Data extracted from a collection
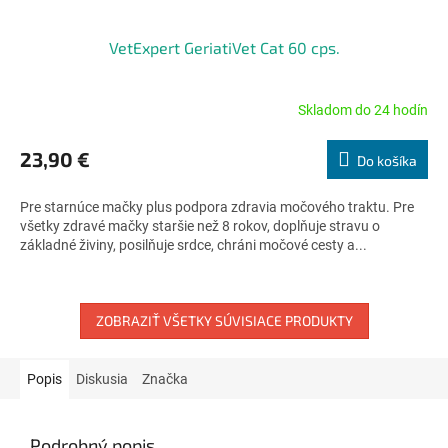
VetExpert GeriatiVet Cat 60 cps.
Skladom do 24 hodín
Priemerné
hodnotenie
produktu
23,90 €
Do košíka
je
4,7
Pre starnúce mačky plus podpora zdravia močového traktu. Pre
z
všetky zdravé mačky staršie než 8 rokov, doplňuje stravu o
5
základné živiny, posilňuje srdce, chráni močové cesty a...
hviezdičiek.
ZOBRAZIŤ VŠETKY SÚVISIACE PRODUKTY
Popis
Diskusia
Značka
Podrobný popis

--

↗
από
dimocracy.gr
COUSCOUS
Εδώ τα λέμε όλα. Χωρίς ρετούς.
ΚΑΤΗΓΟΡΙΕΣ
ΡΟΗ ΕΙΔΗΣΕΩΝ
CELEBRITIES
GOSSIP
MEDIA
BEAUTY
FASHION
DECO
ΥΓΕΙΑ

==

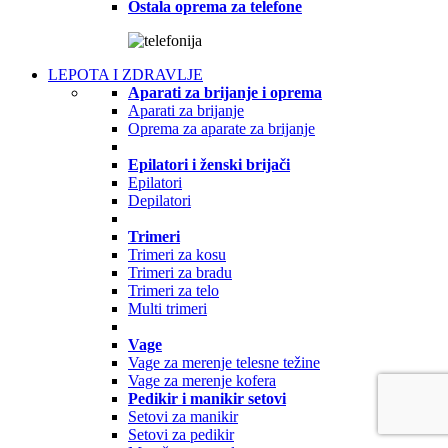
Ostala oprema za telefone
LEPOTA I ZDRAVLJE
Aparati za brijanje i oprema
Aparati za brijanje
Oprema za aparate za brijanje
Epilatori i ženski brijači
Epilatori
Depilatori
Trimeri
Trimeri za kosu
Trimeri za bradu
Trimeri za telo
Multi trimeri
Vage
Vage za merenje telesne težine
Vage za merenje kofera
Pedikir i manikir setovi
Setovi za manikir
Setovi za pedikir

#### Work order:
Each line that contains the string "merenje" should be copied from the data above.

#### Result:
Vage za merenje telesne težine
Vage za merenje kofera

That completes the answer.